1 – “Herdade para ter juízo”
Ficou conhecido como o caso do “Monte dos Frades”. Segundo noticiava O Independente em 1992, o então ministro das Finanças Jorge Braga de Macedo teria recebido indevidamente subsídios comunitários para a sua herdade em Avis, no Alentejo. Em causa estavam verbas destinadas a jovens agricultores, o que não era o caso do ministro de 46 anos. O jornal acusou-o de recorrer ao nome de um cunhado mais jovem, que cumpria o requisito da idade, para obter os fundos para o projeto. Pedro Guerra saiu-se com o trocadilho “Herdade para ter juízo” e a primeira página seguiu assim para as bancas. Braga de Macedo processou o jornal e o caso arrastou-se nos tribunais, até O Independente ser condenado a pagar uma indemnização, em 2000.
Pedro Guerra: “O ministro das Finanças disse em tribunal que o que mais o apoucou foi o título. O truque era simples: trocadilhos com ditados populares ou filmes e séries de TV.”
2 – O roubo de Luís Filipe Vieira
Em 2001, Pedro Guerra desenterrou a sentença que tinha levado à condenação de Luís Filipe Vieira, em 1993, pelo “crime de roubo”, a 20 meses de prisão. O caso remontava a 1984, quando Vieira era apenas um “comerciante”. Um amigo pediu-lhe ajuda para cobrar uma dívida e planearam roubar um camião ao devedor. “Luís Filipe Vieira e José Gama pagaram, como acontece nos casos de cobranças difíceis, os serviços da rapaziada musculada”, escreveu o jornalista, sobre o método utilizado. Quando a notícia foi publicada, Vieira já não era um anónimo: tinha deixado a presidência do Alverca para assumir a pasta do futebol no Benfica. “A sorte dos arguidos, Luís Filipe Vieira incluído, foram duas leis da amnistia, que lhes valeram o perdão total das penas de prisão”, acrescentava o artigo.
Pedro Guerra: “Foi uma mera notícia de Justiça, sem a gravidade que maldosamente lhe atribuem.

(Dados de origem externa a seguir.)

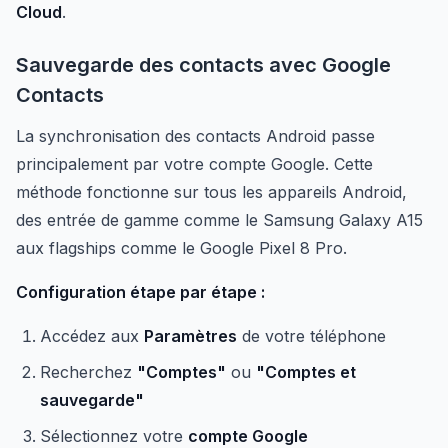
Cloud
.
Sauvegarde des contacts avec Google
Contacts
La synchronisation des contacts Android passe
principalement par votre compte Google. Cette
méthode fonctionne sur tous les appareils Android,
des entrée de gamme comme le Samsung Galaxy A15
aux flagships comme le Google Pixel 8 Pro.
Configuration étape par étape :
Accédez aux
Paramètres
de votre téléphone
Recherchez
"Comptes"
ou
"Comptes et
sauvegarde"
Sélectionnez votre
compte Google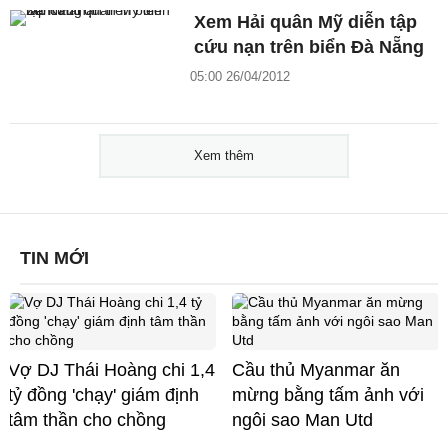
Xem Hải quân Mỹ diễn tập
cứu nạn trên biển Đà Nẵng
05:00 26/04/2012
Xem thêm
TIN MỚI
Vợ DJ Thái Hoàng chi 1,4
Cầu thủ Myanmar ăn
tỷ đồng 'chạy' giám định
mừng bằng tấm ảnh với
tâm thần cho chồng
ngôi sao Man Utd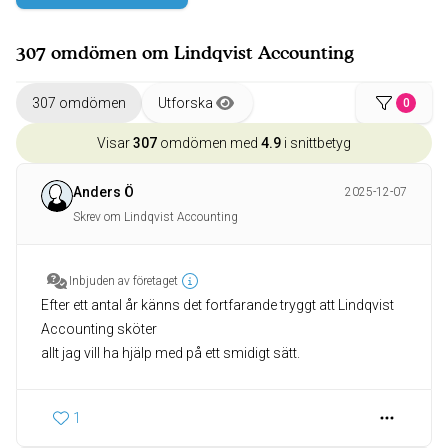
307 omdömen om Lindqvist Accounting
307 omdömen
Utforska
0
Visar
307
omdömen med
4.9
i snittbetyg
Anders Ö
2025-12-07
Skrev om Lindqvist Accounting
Inbjuden av företaget
Efter ett antal år känns det fortfarande tryggt att Lindqvist
Accounting sköter
allt jag vill ha hjälp med på ett smidigt sätt.
1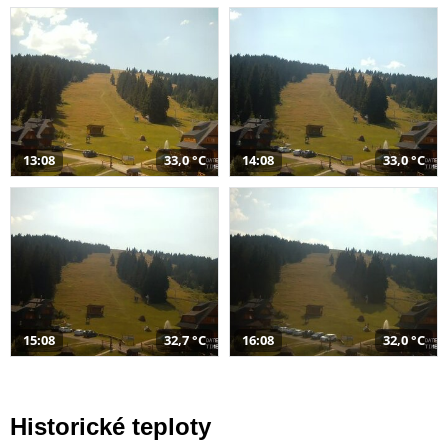
13:08
33,0 °C
14:08
33,0 °C
15:08
32,7 °C
16:08
32,0 °C
Historické teploty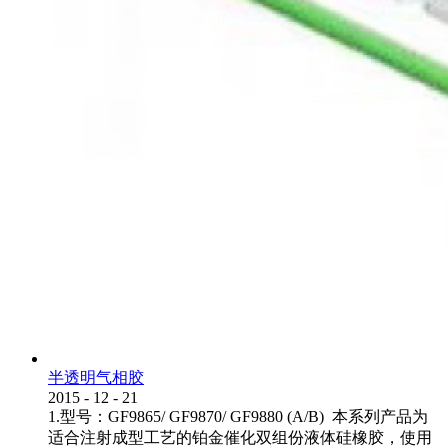
半透明气相胶
2015
-
12
-
21
1.型号：GF9865/ GF9870/ GF9880 (A/B) 本系列产品为
适合注射成型工艺的铂金催化双组份液体硅橡胶，使用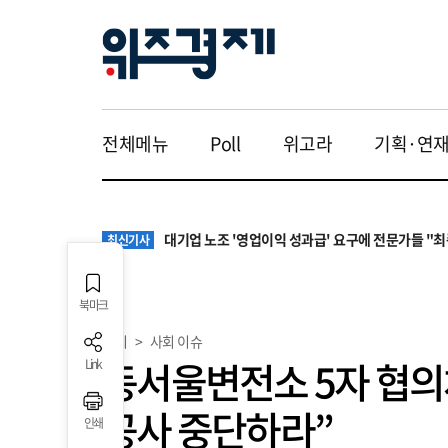
전체메뉴
Poll
위고라
기획·연
[증시다트] 대우건설 ‘깜짝 실적’ 다음은 27조 수
최신기사
원·하청 교섭 갈등에 안전 지원 위축까지… 노란봉
최신기사
대기업 노조 '영업이익 성과급' 요구에 전문가들 "
최신기사
‘나이롱 환자’ 막는다지만…차보험 8주 심사에 시
최신기사
[증시다트] 비에이치, 2분기 영업익 반토막…폴더블
최신기사
[증시다트] 대우건설 ‘깜짝 실적’ 다음은 27조 수
최신기사
북마크
원·하청 교섭 갈등에 안전 지원 위축까지… 노란봉
최신기사
사회
>
사회 이슈
동서울변전소 5자 협의
Link
공사 중단하라”
인쇄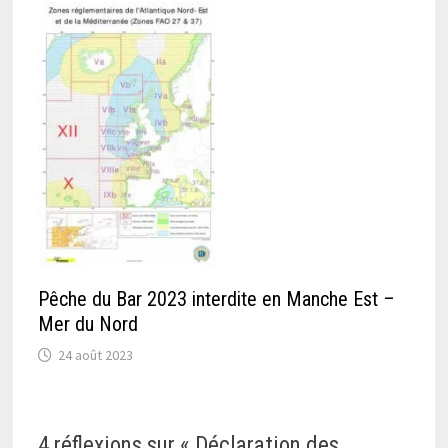
Pêche du Bar 2023 interdite en Manche Est –
Mer du Nord
24 août 2023
4 réflexions sur «
Déclaration des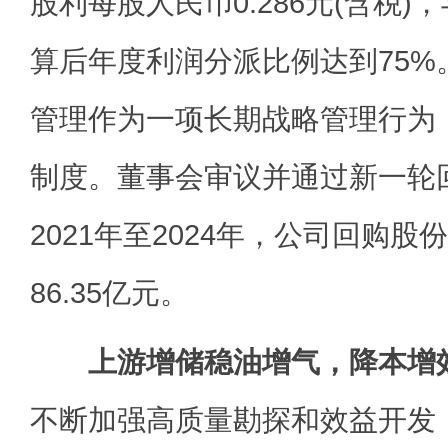
股利每股人民币0.286元(含税
算后年度利润分派比例达到75%
管理作为一项长期战略管理行为
制度。董事会审议并通过新一轮
2021年至2024年，公司回购
86.35亿元。
上游增储稳油增气，降本增
不断加强高质量勘探和效益开发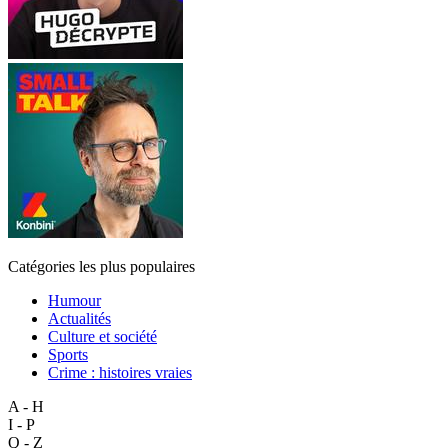
Catégories les plus populaires
Humour
Actualités
Culture et société
Sports
Crime : histoires vraies
A - H
I - P
Q - Z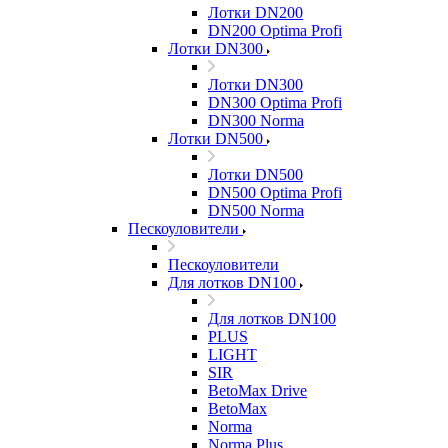
Лотки DN200
DN200 Optima Profi
Лотки DN300
Лотки DN300
DN300 Optima Profi
DN300 Norma
Лотки DN500
Лотки DN500
DN500 Optima Profi
DN500 Norma
Пескоуловители
Пескоуловители
Для лотков DN100
Для лотков DN100
PLUS
LIGHT
SIR
BetoMax Drive
BetoMax
Norma
Norma Plus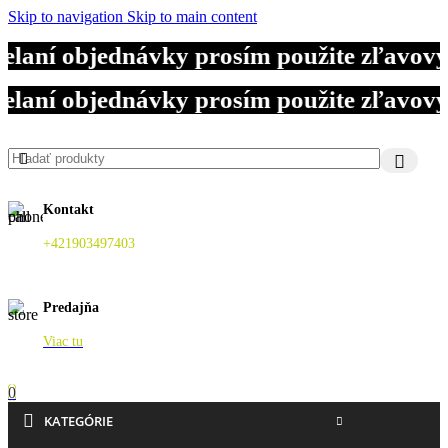
Skip to navigation
Skip to main content
elaní objednávky prosím použite zľavov
elaní objednávky prosím použite zľavov
elaní objednávky prosím použite zľavov
Kontakt
+421903497403
Predajňa
Viac tu
0
KATEGÓRIE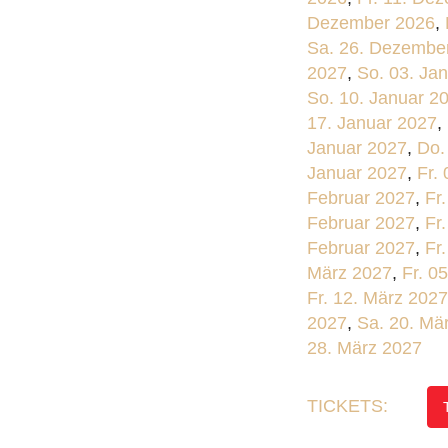
Dezember 2026
,
Sa. 26. Dezembe
2027
,
So. 03. Ja
So. 10. Januar 2
17. Januar 2027
,
Januar 2027
,
Do.
Januar 2027
,
Fr.
Februar 2027
,
Fr
Februar 2027
,
Fr
Februar 2027
,
Fr
März 2027
,
Fr. 0
Fr. 12. März 2027
2027
,
Sa. 20. Mä
28. März 2027
TICKETS: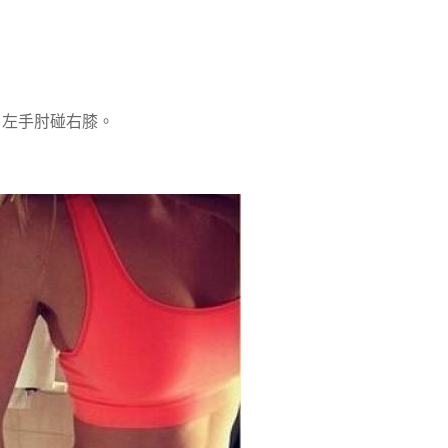
左手肘碰右膝。
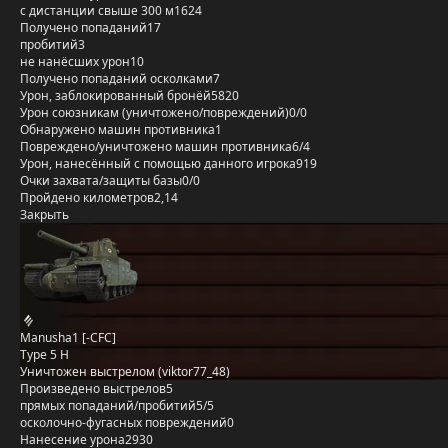
с дистанции свыше 300 м
1624
Получено попаданий
17
пробитий
3
не нанёсших урон
10
Получено попаданий осколками
7
Урон, заблокированный бронёй
5820
Урон союзникам (уничтожено/повреждений)
0/0
Обнаружено машин противника
1
Повреждено/уничтожено машин противника
6/4
Урон, нанесённый с помощью данного игрока
919
Очки захвата/защиты базы
0/0
Пройдено километров
2,14
Закрыть
Manusha1 [-CFC]
Type 5 H
Уничтожен выстрелом (viktor77_48)
Произведено выстрелов
5
прямых попаданий/пробитий
5/5
осколочно-фугасных повреждений
0
Нанесение урона
2930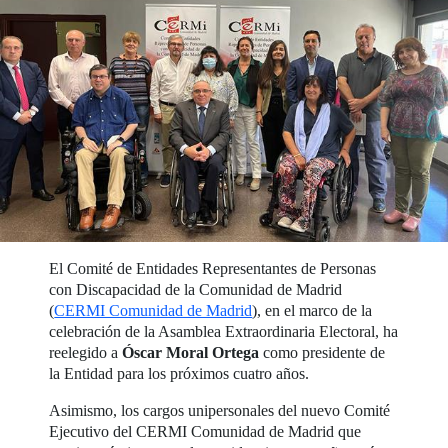
El Comité de Entidades Representantes de Personas
con Discapacidad de la Comunidad de Madrid
(
CERMI Comunidad de Madrid
), en el marco de la
celebración de la Asamblea Extraordinaria Electoral, ha
reelegido a
Óscar Moral Ortega
como presidente de
la Entidad para los próximos cuatro años.
Asimismo, los cargos unipersonales del nuevo Comité
Ejecutivo del CERMI Comunidad de Madrid que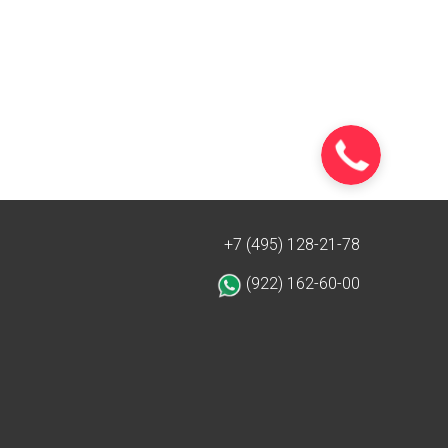
+7 (495) 128-21-78
(922) 162-60-00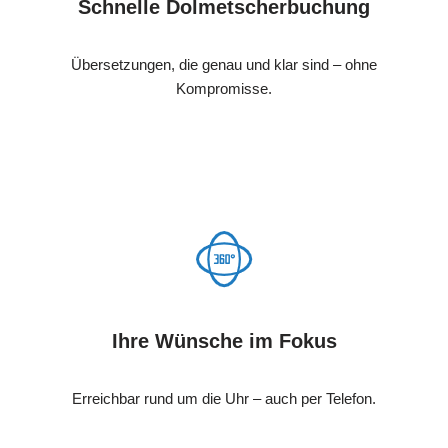
Schnelle Dolmetscherbuchung
Übersetzungen, die genau und klar sind – ohne
Kompromisse.
Ihre Wünsche im Fokus
Erreichbar rund um die Uhr – auch per Telefon.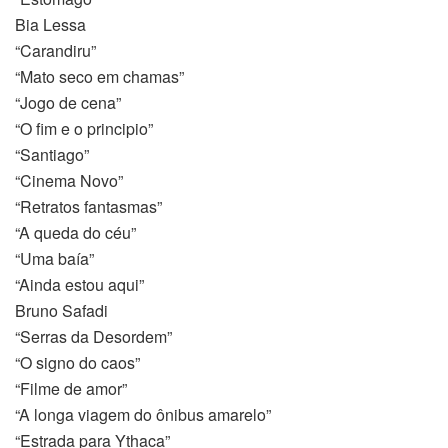
Bia Lessa
“Carandiru”
“Mato seco em chamas”
“Jogo de cena”
“O fim e o principio”
“Santiago”
“Cinema Novo”
“Retratos fantasmas”
“A queda do céu”
“Uma baía”
“Ainda estou aqui”
Bruno Safadi
“Serras da Desordem”
“O signo do caos”
“Filme de amor”
“A longa viagem do ônibus amarelo”
“Estrada para Ythaca”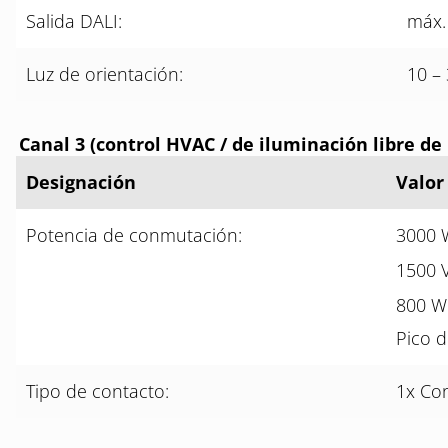
Salida DALI:
máx.
Luz de orientación:
10 – 
Canal 3 (control HVAC / de iluminación libre de
Designación
Valor
Potencia de conmutación:
3000 
1500 
800 W
Pico d
Tipo de contacto:
1x Con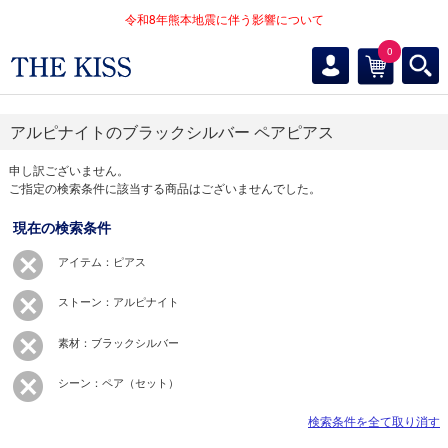
令和8年熊本地震に伴う影響について
0
アルピナイトのブラックシルバー ペアピアス
申し訳ございません。
ご指定の検索条件に該当する商品はございませんでした。
現在の検索条件
アイテム：ピアス
ストーン：アルピナイト
素材：ブラックシルバー
シーン：ペア（セット）
検索条件を全て取り消す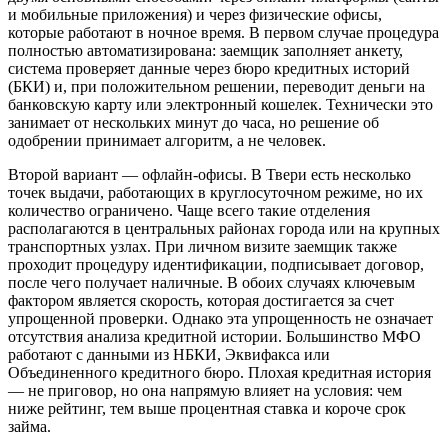
и мобильные приложения) и через физические офисы,
которые работают в ночное время. В первом случае процедура
полностью автоматизирована: заемщик заполняет анкету,
система проверяет данные через бюро кредитных историй
(БКИ) и, при положительном решении, переводит деньги на
банковскую карту или электронный кошелек. Технически это
занимает от нескольких минут до часа, но решение об
одобрении принимает алгоритм, а не человек.
Второй вариант — офлайн-офисы. В Твери есть несколько
точек выдачи, работающих в круглосуточном режиме, но их
количество ограничено. Чаще всего такие отделения
располагаются в центральных районах города или на крупных
транспортных узлах. При личном визите заемщик также
проходит процедуру идентификации, подписывает договор,
после чего получает наличные. В обоих случаях ключевым
фактором является скорость, которая достигается за счет
упрощенной проверки. Однако эта упрощенность не означает
отсутствия анализа кредитной истории. Большинство МФО
работают с данными из НБКИ, Эквифакса или
Объединенного кредитного бюро. Плохая кредитная история
— не приговор, но она напрямую влияет на условия: чем
ниже рейтинг, тем выше процентная ставка и короче срок
займа.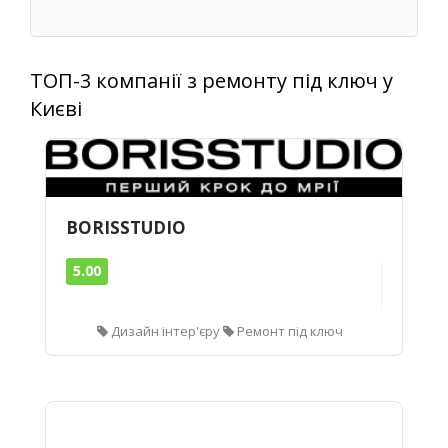
ТОП-3 компанії з ремонту під ключ у
Києві
BORISSTUDIO
5.00
Дизайн інтер'єру
Ремонт під ключ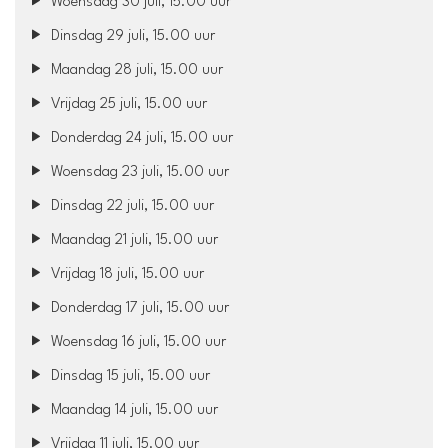
Woensdag 30 juli, 15.00 uur
Dinsdag 29 juli, 15.00 uur
Maandag 28 juli, 15.00 uur
Vrijdag 25 juli, 15.00 uur
Donderdag 24 juli, 15.00 uur
Woensdag 23 juli, 15.00 uur
Dinsdag 22 juli, 15.00 uur
Maandag 21 juli, 15.00 uur
Vrijdag 18 juli, 15.00 uur
Donderdag 17 juli, 15.00 uur
Woensdag 16 juli, 15.00 uur
Dinsdag 15 juli, 15.00 uur
Maandag 14 juli, 15.00 uur
Vrijdag 11 juli, 15.00 uur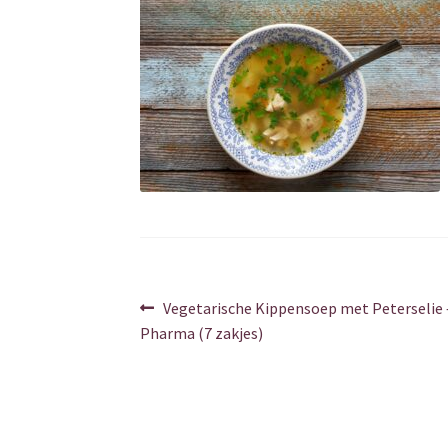
Berichtnavigatie
Vorig
Vegetarische Kippensoep met Peterselie 
bericht:
Pharma (7 zakjes)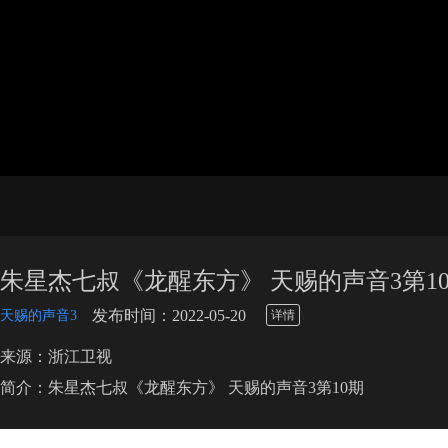
朱星杰七叔《龙醒东方》 天赐的声音3第1
\
发布时间：2022-05-20
天赐的声音3
详情
来源：浙江卫视
简介：朱星杰七叔《龙醒东方》 天赐的声音3第10期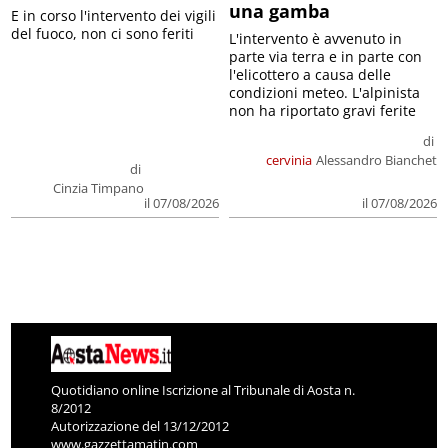
una gamba
E in corso l'intervento dei vigili
del fuoco, non ci sono feriti
L'intervento è avvenuto in
parte via terra e in parte con
l'elicottero a causa delle
condizioni meteo. L'alpinista
non ha riportato gravi ferite
di
cervinia
Alessandro Bianchet
di
Cinzia Timpano
il 07/08/2026
il 07/08/2026
Quotidiano online Iscrizione al Tribunale di Aosta n.
8/2012
Autorizzazione del 13/12/2012
www.gazzettamatin.com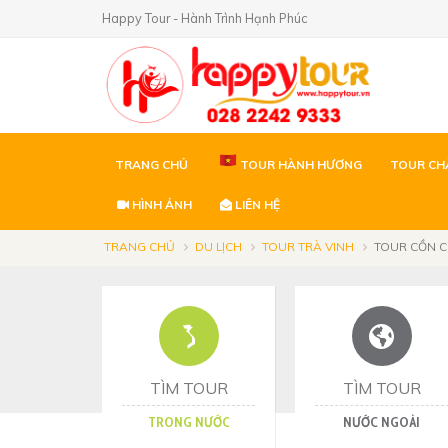
Happy Tour - Hành Trình Hạnh Phúc
TRANG CHỦ
TOUR HÀNH HƯƠNG
TOUR CH
HÌNH ẢNH
LIÊN HỆ
TRANG CHỦ
DU LỊCH
TOUR TRÀ VINH
TOUR CỒN C
TÌM TOUR
TÌM TOUR
TRONG NƯỚC
NƯỚC NGOÀI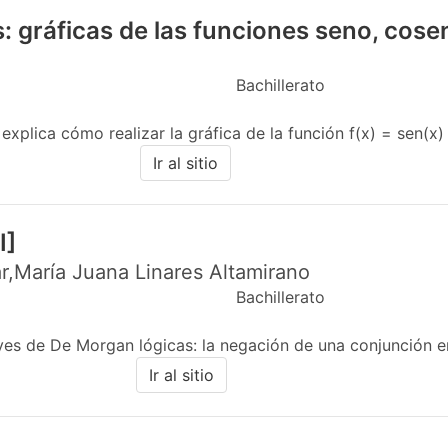
: gráficas de las funciones seno, cose
Bachillerato
xplica cómo realizar la gráfica de la función f(x) = sen(x) en
Ir al sitio
I]
r,María Juana Linares Altamirano
Bachillerato
yes de De Morgan lógicas: la negación de una conjunción en
Ir al sitio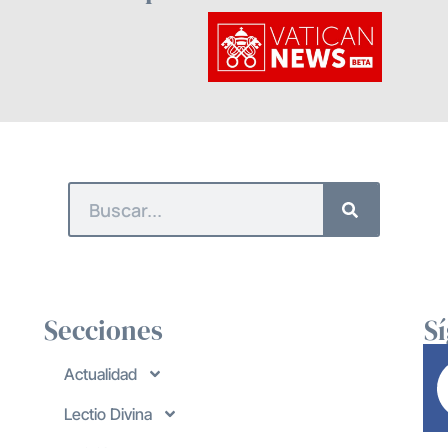
Secciones
S
Actualidad
Lectio Divina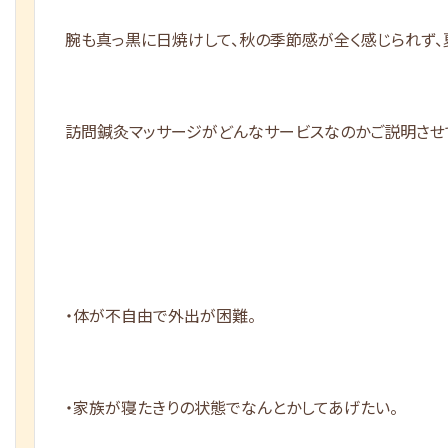
腕も真っ黒に日焼けして、秋の季節感が全く感じられず、
訪問鍼灸マッサージがどんなサービスなのかご説明させ
・体が不自由で外出が困難。
・家族が寝たきりの状態でなんとかしてあげたい。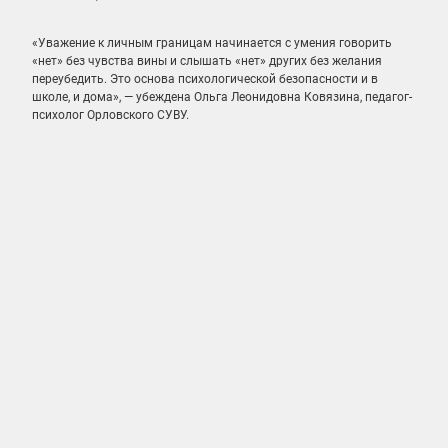
«Уважение к личным границам начинается с умения говорить
«нет» без чувства вины и слышать «нет» других без желания
переубедить. Это основа психологической безопасности и в
школе, и дома», — убеждена
Ольга Леонидовна Ковязина, педагог-
психолог Орловского СУВУ.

Ficou tudo em pratos limpos num jantar em que um amigo comum nos sentou à mesa. Percebi nessa noite que o Benfica iria voltar à ribalta com Luís Filipe Vieira.”
3 – Salário acima do ministro
Quando Paulo Portas assumiu o cargo de ministro de Defesa, em 2002, convidou o seu ex-jornalista para ser seu assessor. Um salário bruto de 4888 euros, publicado em Diário da República, foi notícia nos jornais. Nem o Avante! deixou escapar a oportunidade de assinalar um rendimento tão elevado, acima do auferido pelo próprio ministro. Um erro de publicação que “foi depois retificado”, explicou o próprio Guerra ao Observador, no ano passado, sem precisar quanto recebia, afinal. “Já não me lembro”, justificou.
Pedro Guerra: “Fui assessor com muito gosto enquanto o dr. Paulo Portas liderou o CDS. Com a sua saída, o partido nunca mais será o mesmo.”
4 – O agente da desinformação
À TSF, a socialista Ana Gomes denunciou, em 2011, aquilo a que chamou de “central de desinformação e calúnia de dirigentes do PS” durante o processo Casa Pia, que funcionava, segundo a eurodeputada, “junto do então ministro Paulo Portas”. E acrescentou que “Pedro Guerra era um dos principais agentes dessa central de desinformação”, acusada de ter “alimentado o tratamento na Imprensa” em relação a alguns dos seus companheiros de partido.
Pedro Guerra: “Só a psiquiatria pode explicar. Um evidente caso de falta de vergonha e de decoro de quem se julga justiceira. Uma paraquedista sobrevivente que tem amigos nos sítios certos e que vamos ter de continuar a aturar, infelizmente.”
5 – Jorge Coroado ao ataque
Num despique verbal com Jorge Coroado na CMTV, em 2014, a conversa descambou quando o ex-árbitro lhe disse que não era “aplaudómetro”. “Eu não aplaudo só porque me pagam para aplaudir”, atirou. Em resposta, Guerra contra-atacou assim: “Você já tem uma certa idade e eu respeito isso, mas fica-lhe mal.” Seguiram-se 50 segundos de troca de galhardetes, com Coroado na ofensiva. “Mentiroso é você, emprenha pelos ouvidos. Se gosta de aplaudir, parabéns, continue que é o seu modo de vida.”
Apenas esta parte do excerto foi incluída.